## What is being asked
Please find all lines in the data that hold the string "Richard" and copy them.

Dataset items
......

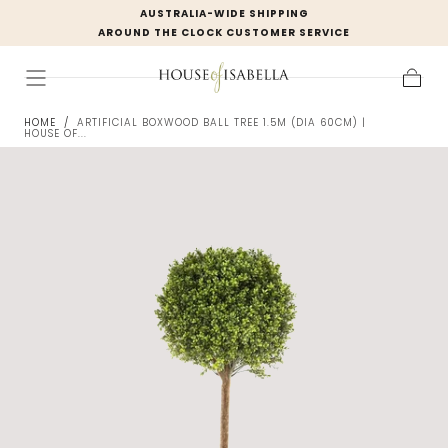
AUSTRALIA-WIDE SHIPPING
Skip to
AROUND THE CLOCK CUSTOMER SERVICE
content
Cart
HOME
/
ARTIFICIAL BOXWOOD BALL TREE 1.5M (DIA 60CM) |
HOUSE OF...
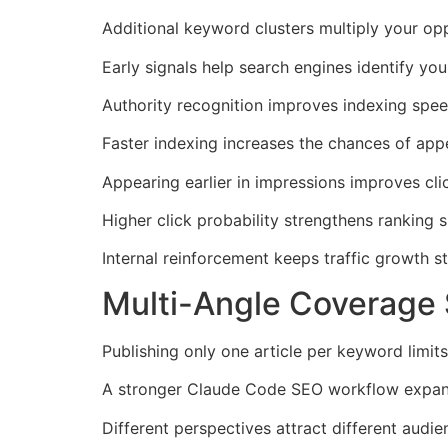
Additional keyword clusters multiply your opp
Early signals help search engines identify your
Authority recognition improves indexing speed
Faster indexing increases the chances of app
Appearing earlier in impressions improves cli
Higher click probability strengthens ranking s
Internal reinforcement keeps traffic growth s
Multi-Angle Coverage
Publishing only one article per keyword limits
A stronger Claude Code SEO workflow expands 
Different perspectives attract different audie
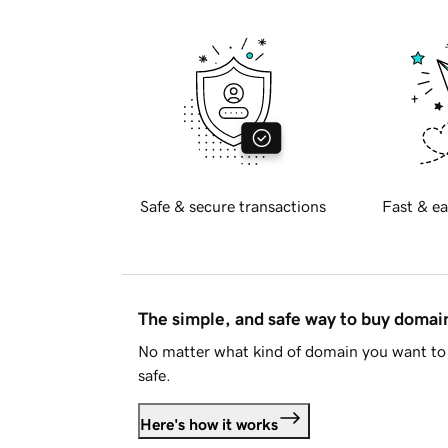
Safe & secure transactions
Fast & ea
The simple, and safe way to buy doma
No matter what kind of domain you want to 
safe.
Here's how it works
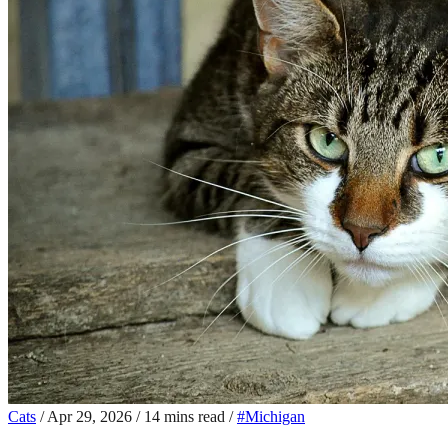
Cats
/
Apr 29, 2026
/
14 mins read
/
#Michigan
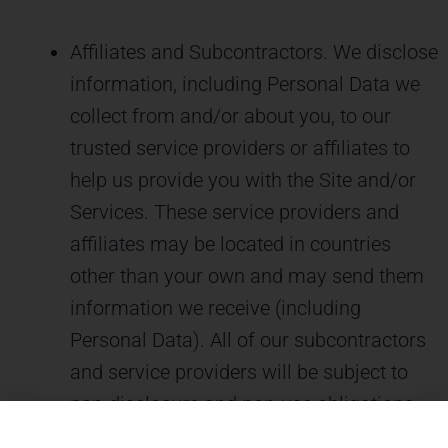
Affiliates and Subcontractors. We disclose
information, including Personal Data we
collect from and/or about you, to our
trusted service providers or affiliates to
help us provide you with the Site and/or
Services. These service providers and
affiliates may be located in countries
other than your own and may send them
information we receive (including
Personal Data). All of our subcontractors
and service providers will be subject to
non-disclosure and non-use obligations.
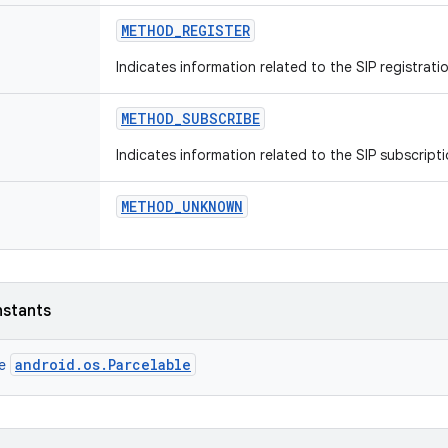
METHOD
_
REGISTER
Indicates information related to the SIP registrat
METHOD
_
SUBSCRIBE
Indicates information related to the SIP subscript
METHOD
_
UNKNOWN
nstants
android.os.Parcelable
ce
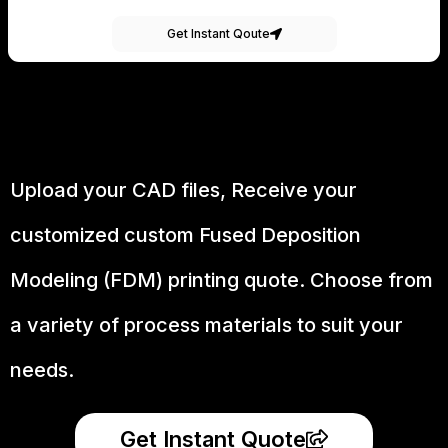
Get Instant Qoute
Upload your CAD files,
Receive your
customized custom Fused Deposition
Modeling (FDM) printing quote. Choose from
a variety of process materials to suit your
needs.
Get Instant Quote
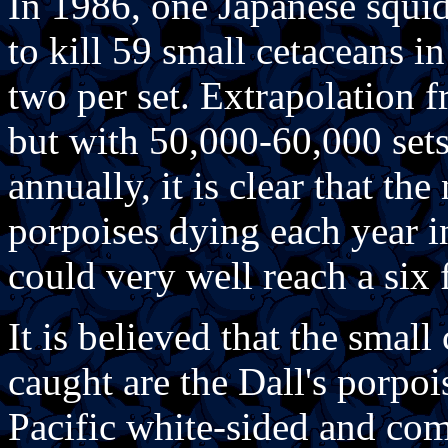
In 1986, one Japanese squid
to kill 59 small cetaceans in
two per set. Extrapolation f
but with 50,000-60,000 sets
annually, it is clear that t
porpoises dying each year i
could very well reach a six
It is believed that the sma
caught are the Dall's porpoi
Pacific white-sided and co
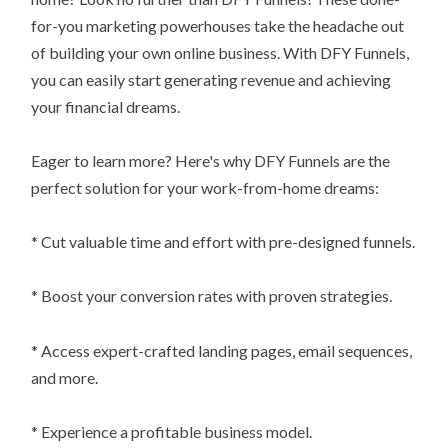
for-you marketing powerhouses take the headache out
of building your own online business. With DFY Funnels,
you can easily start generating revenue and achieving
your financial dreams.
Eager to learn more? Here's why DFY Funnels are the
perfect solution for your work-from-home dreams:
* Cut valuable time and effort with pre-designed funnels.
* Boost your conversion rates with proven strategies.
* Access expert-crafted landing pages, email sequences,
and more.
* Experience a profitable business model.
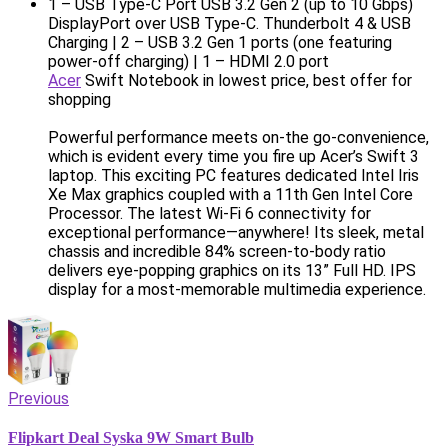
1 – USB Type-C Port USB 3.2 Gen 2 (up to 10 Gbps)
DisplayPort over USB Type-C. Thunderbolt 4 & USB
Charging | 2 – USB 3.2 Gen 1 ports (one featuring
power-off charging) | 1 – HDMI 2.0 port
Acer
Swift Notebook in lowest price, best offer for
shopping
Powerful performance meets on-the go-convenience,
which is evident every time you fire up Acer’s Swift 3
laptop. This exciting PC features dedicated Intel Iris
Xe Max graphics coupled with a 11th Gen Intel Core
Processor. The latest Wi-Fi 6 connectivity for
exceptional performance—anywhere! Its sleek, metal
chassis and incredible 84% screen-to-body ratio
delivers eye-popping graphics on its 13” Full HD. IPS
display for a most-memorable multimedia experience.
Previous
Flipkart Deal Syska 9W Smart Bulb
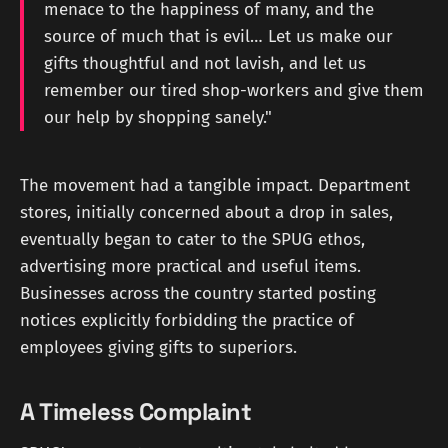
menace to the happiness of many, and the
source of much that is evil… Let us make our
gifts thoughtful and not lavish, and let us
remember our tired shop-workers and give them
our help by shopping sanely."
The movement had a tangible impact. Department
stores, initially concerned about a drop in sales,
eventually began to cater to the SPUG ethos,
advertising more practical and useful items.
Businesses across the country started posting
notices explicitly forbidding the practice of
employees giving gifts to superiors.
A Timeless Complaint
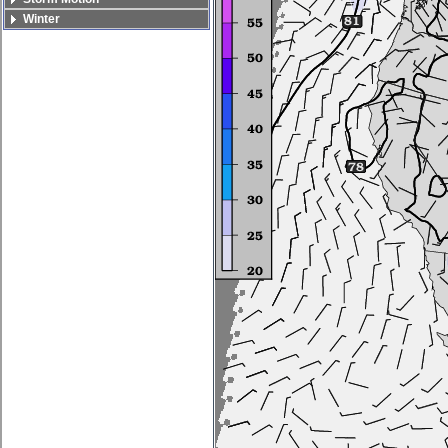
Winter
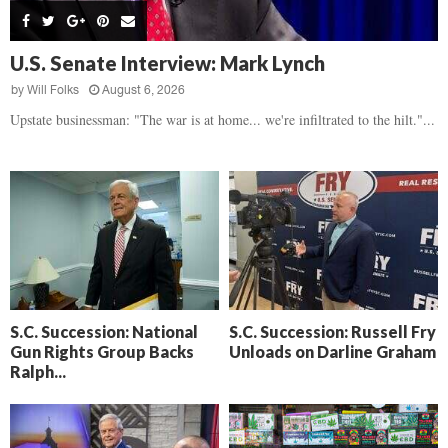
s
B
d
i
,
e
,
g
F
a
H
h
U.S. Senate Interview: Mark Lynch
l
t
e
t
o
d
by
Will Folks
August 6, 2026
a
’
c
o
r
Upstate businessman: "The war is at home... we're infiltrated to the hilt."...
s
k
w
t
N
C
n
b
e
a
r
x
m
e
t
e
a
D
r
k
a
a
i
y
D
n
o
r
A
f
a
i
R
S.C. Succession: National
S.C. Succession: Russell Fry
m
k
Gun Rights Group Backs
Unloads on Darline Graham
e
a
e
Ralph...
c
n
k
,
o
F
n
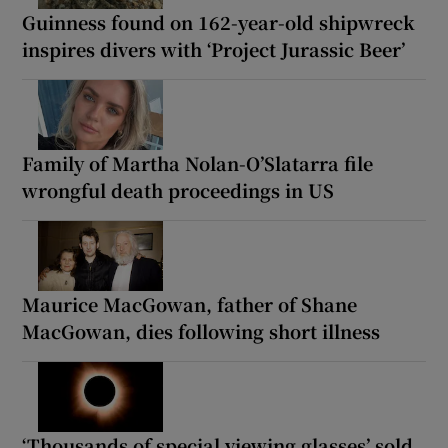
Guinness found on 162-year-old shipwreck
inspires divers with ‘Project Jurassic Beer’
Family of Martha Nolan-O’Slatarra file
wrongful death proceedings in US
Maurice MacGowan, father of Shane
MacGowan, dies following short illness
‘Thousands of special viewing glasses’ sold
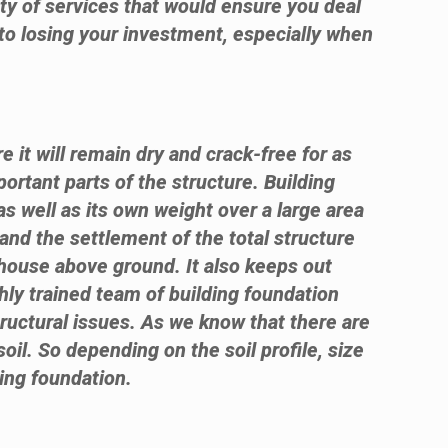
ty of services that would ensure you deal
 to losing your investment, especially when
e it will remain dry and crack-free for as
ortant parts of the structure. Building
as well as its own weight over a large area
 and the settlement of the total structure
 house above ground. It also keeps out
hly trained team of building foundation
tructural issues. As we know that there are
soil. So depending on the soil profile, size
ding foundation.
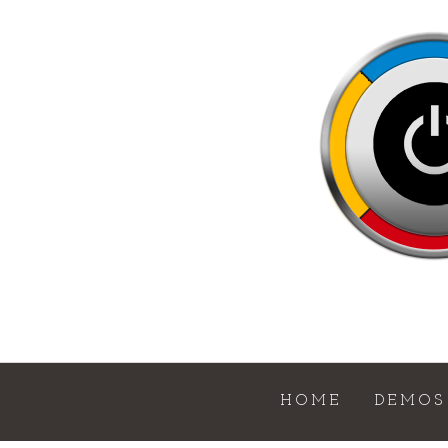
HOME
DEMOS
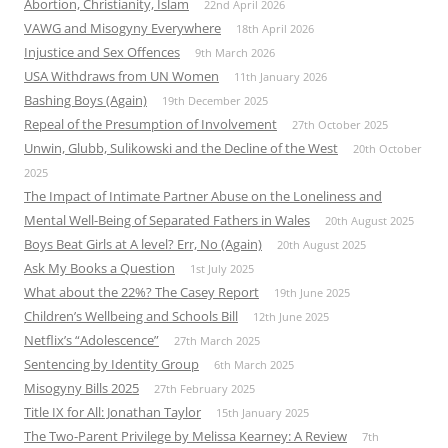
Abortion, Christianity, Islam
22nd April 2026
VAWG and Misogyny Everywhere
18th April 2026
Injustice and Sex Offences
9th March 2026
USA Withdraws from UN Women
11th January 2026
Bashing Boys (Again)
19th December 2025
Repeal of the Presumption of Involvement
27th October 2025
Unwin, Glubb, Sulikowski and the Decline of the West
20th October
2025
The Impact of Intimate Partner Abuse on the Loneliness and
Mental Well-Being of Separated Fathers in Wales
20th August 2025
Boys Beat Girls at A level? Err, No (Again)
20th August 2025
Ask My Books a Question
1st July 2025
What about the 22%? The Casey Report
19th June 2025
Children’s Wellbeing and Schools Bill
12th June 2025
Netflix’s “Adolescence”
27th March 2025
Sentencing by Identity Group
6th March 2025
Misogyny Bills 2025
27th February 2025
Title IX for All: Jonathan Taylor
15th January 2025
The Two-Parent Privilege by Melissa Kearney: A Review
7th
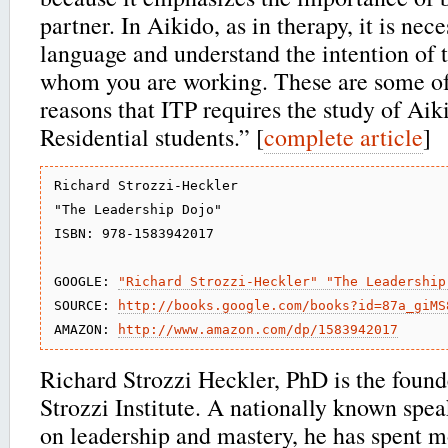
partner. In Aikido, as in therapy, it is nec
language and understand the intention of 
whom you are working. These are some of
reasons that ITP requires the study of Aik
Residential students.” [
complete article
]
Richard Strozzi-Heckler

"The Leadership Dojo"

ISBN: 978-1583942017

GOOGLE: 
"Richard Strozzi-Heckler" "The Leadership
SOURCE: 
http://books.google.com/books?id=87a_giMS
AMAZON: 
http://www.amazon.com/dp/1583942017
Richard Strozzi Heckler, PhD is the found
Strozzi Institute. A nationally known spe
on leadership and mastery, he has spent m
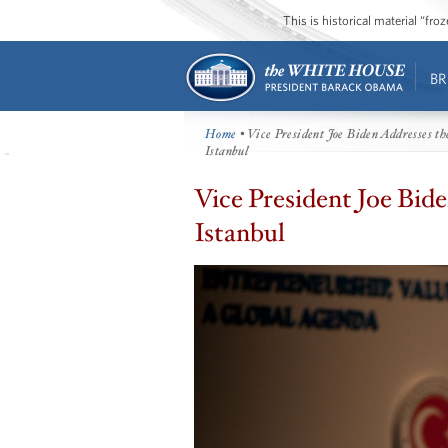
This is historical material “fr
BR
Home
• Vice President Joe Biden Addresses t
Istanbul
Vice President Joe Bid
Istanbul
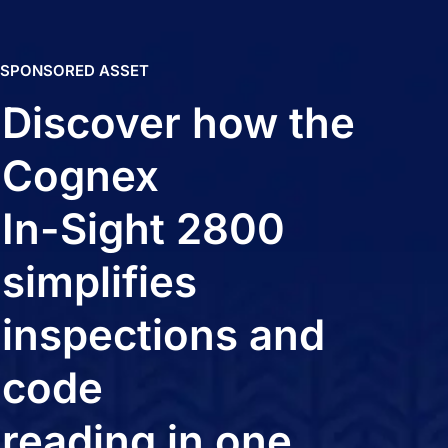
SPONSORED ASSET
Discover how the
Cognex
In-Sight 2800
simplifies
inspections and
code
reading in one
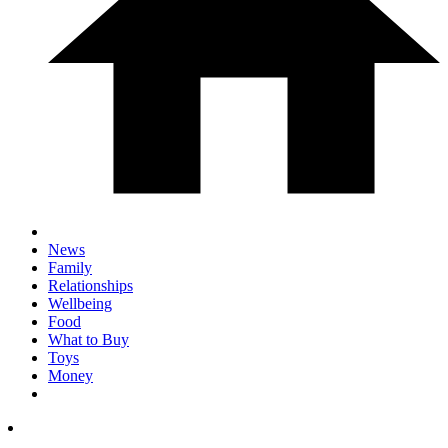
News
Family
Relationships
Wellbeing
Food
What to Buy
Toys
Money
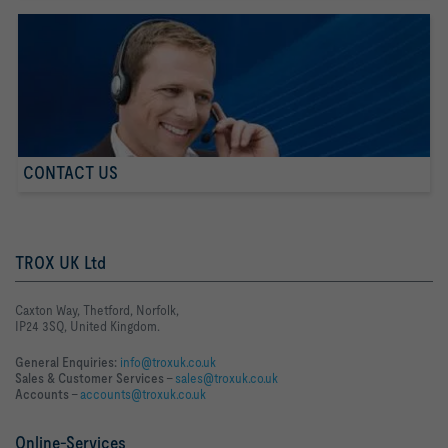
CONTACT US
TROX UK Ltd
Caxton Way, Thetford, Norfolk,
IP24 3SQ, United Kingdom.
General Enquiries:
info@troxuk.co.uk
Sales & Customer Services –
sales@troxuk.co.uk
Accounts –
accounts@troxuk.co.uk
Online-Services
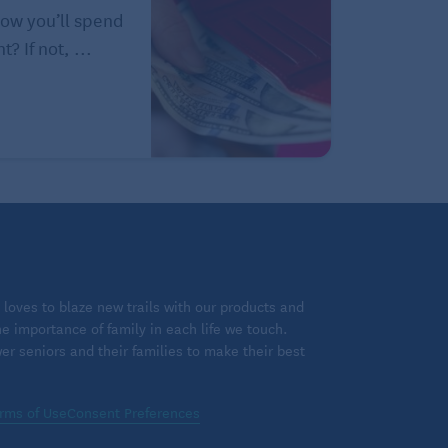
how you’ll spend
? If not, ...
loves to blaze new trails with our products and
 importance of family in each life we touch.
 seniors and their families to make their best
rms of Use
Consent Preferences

......

## Final answer
Richard Strozzi-Heckler
"Richard Strozzi-Heckler" "The Leadership
Richard Strozzi Heckler, PhD is the found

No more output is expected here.